I know him for one thing, basically: invention of his noise reduction system, so valuable back in the days when almost of my music was on cassette tape (I had LPs also) and I was inseparable from my Sony Walkman.

I still have a cassette tape deck with Dolby B, C, and S. I don’t use it any more because I have long since given away almost all of my cassette tapes, both prerecorded and recorded off radio, LPs, or CDs (before I finally got a CD player late in college).

Here are some of the few cassette tapes I still own, simply because I don’t have LPs or CDs of these recordings by Sviatoslav Richter. I don’t remember which music store I walked out of with these finds way back in the early 1990s! But it was a real treasure finding a variety of Schubert performances by Richter. For example, one of these Monitor label cassette tapes has an old performance of Schubert’s unfinished C major piano sonata, D. 840 that differs considerably from his later performance that I have a CD of.

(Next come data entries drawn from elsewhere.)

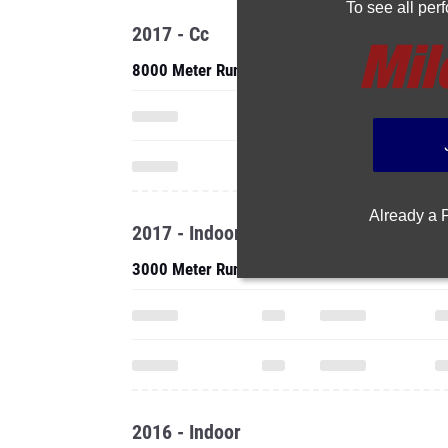
To see all pe
2017 - Cc
8000 Meter Run
Already a
2017 - Indoor
3000 Meter Run
2016 - Indoor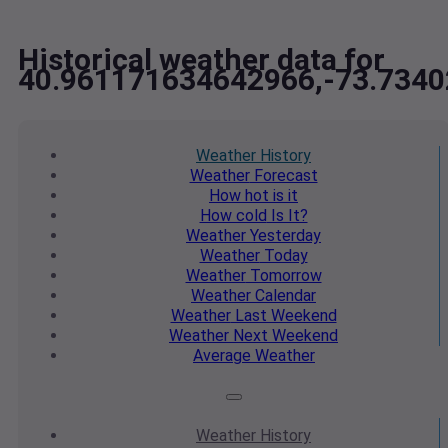
Historical weather data for
40.961171634642966,-73.734
Weather
History
Weather
Forecast
How hot
is it
How cold
Is It?
Weather
Yesterday
Weather
Today
Weather
Tomorrow
Weather
Calendar
Weather
Last Weekend
Weather
Next Weekend
Average
Weather
Weather
History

Sviatoslav Richter on cassette tapes

I did some research. Apparently the Monitor release is of a 1961 performance and the later recording is from 1979.

I like both performances, but the extreme slowness of the later recording makes it more eccentric, if in some ways deeper. But they really are quite different.

Here is the 1961 on YouTube, sounding better than my noisy cassette tape ever did:

In any case, RIP, Ray Dolby: you improved the listening experience of countless cassette tape users for years!